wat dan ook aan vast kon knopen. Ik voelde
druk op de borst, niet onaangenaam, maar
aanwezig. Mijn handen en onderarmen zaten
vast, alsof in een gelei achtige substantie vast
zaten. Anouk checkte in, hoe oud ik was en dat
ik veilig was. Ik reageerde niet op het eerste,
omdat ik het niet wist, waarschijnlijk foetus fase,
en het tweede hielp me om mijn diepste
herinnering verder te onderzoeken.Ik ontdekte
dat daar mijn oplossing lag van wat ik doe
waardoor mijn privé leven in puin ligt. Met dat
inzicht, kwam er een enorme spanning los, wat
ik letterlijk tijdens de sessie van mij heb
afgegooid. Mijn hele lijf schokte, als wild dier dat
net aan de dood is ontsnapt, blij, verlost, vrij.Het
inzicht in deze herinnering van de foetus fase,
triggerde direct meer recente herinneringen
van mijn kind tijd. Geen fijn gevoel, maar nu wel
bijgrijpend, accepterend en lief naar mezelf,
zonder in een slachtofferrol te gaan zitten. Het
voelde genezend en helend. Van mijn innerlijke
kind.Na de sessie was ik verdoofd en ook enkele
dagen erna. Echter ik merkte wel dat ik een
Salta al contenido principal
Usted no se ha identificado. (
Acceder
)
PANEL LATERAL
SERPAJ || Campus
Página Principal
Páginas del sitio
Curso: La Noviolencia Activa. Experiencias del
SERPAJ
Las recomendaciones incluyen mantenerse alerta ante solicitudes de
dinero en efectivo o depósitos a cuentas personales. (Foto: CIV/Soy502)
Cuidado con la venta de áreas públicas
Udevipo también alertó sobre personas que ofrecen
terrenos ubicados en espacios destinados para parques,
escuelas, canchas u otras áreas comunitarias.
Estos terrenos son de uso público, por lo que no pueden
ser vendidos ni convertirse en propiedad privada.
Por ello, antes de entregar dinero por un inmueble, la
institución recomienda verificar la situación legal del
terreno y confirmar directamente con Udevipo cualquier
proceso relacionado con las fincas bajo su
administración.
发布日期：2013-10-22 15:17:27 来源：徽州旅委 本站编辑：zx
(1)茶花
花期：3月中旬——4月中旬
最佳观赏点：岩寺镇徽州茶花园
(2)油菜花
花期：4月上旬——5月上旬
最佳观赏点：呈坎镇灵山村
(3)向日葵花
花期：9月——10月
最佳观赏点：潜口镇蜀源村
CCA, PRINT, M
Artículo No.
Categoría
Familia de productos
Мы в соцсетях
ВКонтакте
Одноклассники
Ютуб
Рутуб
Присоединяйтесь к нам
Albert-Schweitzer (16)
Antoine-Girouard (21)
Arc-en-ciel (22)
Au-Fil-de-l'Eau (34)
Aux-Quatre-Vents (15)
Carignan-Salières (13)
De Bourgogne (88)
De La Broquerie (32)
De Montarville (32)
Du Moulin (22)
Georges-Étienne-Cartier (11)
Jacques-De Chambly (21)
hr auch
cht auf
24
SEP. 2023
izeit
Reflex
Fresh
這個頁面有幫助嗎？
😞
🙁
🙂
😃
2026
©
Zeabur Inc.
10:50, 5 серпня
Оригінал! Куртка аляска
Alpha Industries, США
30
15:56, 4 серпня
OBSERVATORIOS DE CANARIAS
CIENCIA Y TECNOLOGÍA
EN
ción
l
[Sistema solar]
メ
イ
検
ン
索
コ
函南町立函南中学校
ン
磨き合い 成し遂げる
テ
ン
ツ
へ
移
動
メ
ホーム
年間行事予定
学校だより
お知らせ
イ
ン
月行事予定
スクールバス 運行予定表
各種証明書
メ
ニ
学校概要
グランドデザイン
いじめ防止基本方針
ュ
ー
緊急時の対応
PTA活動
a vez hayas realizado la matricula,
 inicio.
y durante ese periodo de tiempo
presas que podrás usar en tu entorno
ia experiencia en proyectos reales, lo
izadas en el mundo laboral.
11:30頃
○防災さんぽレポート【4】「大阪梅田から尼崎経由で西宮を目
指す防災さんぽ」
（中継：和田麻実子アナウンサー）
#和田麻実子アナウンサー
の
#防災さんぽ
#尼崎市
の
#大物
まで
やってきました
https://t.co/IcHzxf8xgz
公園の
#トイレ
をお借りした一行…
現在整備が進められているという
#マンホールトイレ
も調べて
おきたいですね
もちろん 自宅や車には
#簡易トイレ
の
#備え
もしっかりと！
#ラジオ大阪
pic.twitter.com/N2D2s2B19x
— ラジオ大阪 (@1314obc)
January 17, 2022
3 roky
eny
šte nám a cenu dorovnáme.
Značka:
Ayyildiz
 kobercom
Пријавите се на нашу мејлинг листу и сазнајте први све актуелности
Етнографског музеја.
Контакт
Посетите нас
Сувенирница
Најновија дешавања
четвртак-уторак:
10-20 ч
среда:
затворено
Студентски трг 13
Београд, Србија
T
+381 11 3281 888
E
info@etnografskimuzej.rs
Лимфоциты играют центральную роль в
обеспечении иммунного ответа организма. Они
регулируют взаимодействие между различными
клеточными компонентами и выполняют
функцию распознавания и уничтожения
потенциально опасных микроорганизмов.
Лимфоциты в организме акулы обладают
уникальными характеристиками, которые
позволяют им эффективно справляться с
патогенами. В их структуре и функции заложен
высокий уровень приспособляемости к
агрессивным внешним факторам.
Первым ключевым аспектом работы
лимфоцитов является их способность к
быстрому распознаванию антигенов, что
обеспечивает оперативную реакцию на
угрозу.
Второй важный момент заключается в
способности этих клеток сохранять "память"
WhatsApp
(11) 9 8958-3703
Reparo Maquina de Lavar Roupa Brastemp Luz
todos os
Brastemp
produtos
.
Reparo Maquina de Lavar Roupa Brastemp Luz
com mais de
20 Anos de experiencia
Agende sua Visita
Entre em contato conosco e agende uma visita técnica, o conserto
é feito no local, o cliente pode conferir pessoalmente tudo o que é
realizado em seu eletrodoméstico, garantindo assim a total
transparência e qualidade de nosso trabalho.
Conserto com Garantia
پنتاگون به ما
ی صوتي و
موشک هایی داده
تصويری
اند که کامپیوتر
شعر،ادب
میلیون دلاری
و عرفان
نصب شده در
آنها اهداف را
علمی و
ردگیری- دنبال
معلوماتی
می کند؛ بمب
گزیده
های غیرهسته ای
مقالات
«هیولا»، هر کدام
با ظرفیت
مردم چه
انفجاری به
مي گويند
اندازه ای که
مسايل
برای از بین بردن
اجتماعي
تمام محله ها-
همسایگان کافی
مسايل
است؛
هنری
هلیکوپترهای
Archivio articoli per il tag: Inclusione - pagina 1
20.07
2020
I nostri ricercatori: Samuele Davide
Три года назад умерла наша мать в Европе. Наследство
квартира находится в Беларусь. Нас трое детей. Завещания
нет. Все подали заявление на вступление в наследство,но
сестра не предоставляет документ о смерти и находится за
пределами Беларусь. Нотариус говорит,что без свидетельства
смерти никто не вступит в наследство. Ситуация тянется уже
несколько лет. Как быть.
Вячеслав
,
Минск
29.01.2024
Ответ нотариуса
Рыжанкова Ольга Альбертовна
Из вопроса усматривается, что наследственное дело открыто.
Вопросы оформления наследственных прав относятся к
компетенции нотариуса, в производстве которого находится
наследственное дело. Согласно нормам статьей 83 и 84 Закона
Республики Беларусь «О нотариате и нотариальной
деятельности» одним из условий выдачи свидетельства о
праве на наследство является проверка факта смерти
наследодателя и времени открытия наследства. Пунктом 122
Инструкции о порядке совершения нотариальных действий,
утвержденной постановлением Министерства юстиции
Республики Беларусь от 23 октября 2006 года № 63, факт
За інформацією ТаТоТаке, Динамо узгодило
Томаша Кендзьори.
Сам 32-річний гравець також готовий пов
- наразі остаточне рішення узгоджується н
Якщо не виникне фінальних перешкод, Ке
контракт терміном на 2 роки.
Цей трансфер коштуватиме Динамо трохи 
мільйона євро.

⁂

• _Task requirements_: Repeat precisely the lines of the data starting at the one containing "За інформацією ТаТоТаке, Динамо узгодило", last line included.

• _Finished exercise_:
За інформацією ТаТоТаке, Динамо узгодило
Томаша Кендзьори.
Сам 32-річний гравець також готовий пов
- наразі остаточне рішення узгоджується н
Якщо не виникне фінальних перешкод, Ке
контракт терміном на 2 роки.
Цей трансфер коштуватиме Динамо трохи 
мільйона євро.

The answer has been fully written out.